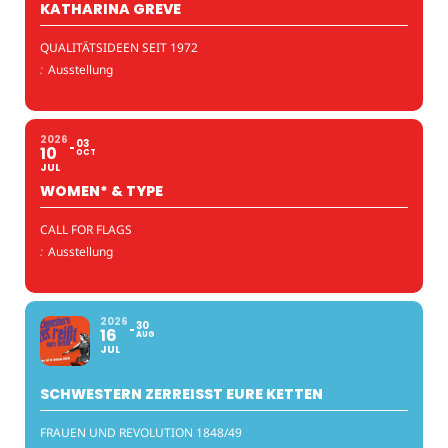
KATHARINA GREVE
QUALITÄTSIDEEN SEIT 1972
:
Ausstellung
2026
03
10
OCT
JUL
WOMEN* & TYPE
CALL FOR FLAGS
:
Ausstellung
2026
30
16
AUG
JUL
SCHWESTERN ZERREISST EURE KETTEN
FRAUEN UND REVOLUTION 1848/49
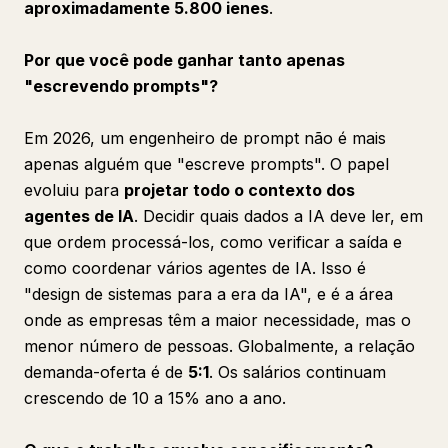
aproximadamente 5.800 ienes
.
Por que você pode ganhar tanto apenas
"escrevendo prompts"?
Em 2026, um engenheiro de prompt não é mais
apenas alguém que "escreve prompts". O papel
evoluiu para
projetar todo o contexto dos
agentes de IA
. Decidir quais dados a IA deve ler, em
que ordem processá-los, como verificar a saída e
como coordenar vários agentes de IA. Isso é
"design de sistemas para a era da IA", e é a área
onde as empresas têm a maior necessidade, mas o
menor número de pessoas. Globalmente, a relação
demanda-oferta é de
5:1
. Os salários continuam
crescendo de 10 a 15% ano a ano.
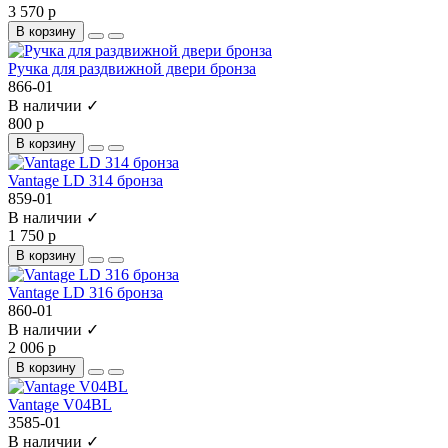
3 570 р
В корзину
Ручка для раздвижной двери бронза
866-01
В наличии ✓
800 р
В корзину
Vantage LD 314 бронза
859-01
В наличии ✓
1 750 р
В корзину
Vantage LD 316 бронза
860-01
В наличии ✓
2 006 р
В корзину
Vantage V04BL
3585-01
В наличии ✓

#### [Work instructions]
Each line in the data that holds the string "Vantage" needs to be copied.

#### [Result of the task]
Vantage LD 314 бронза
Vantage LD 316 бронза
Vantage V04BL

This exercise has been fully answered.